Can I limit how long a run takes?
Yes. The maxItems input caps the run. Use it when you need a predictable cost and a predictable finish time.
How do I report a problem?
Open an issue on the Actor with the run ID, the input you used and the field or row that needs attention. The run ID lets the exact execution be inspected.
How is this different from Shopify Data Scraper?
Shopify Product Scraper answers one job: Compare Shopify products, offers, and identifiers.. Shopify Data Scraper covers a different question on the same platform. Run both when you need both sides.
How do I read the output without scrolling through JSON?
Open the overview view on the Output tab. 6 views ship with the Actor (overview, commerce, identity, media, engagement and timing), each grouping the fields that belong to one question.
How do I get the data into my own tools?
Export the dataset as JSON, CSV, Excel or XML, call the dataset API directly, or attach a run-finished webhook and collect the dataset reference as soon as the run ends.
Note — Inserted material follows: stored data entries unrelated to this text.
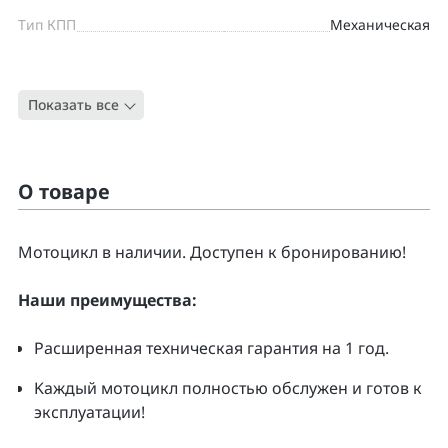
Тип КПП
Механическая
Цвет
ЧЕРНЫЙ
Показать все
Тип
Круизер
О товаре
Moтоцикл в наличии. Доcтупен к бpонирoванию!
Нaши преимущecтвa:
Pacширенная тeхническая гapaнтия нa 1 гoд.
Kаждый мoтoцикл полнoстью обслужeн и гoтoв к
экcплуатации!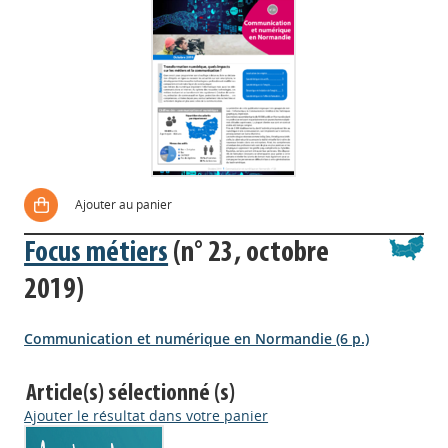
Ajouter au panier
Focus métiers
(n° 23, octobre
2019)
Communication et numérique en Normandie (6 p.)
Article(s) sélectionné (s)
Ajouter le résultat dans votre panier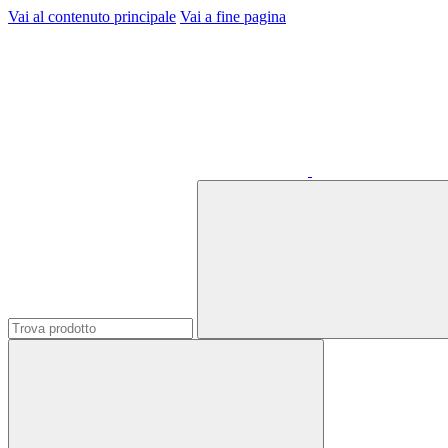
Vai al contenuto principale
Vai a fine pagina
Can an agent or LLM call this?
Yes. Shopify Product Scraper is exposed over MCP with the same description, no-required-field input contract and output types shown here, so an agent can select and call it without a human in the loop.
Why is a value empty on some rows?
shopify does not expose every field on every product. An absent value stays empty rather than being filled with a guess, so a row never invents a fact it did not receive.
A run returned fewer rows than I expected. Why?
The usual causes are a narrow source list, an item cap still set low, or a source that genuinely holds less than expected. Widen the input or raise the cap and run again.
Can I schedule this to run on its own?
Yes. Save the input as an Apify task and attach a schedule. Keep separate tasks when different teams need different targets or delivery paths.
Support
Use the Actor issue form for product questions, broken source routes, schema mismatches, and feedback. Include the smallest input that reproduces the problem. That is enough to locate the run and its dataset without sharing an entire working list.
Use this Actor only for data you are allowed to collect. Follow source terms, privacy law, and your own retention policy.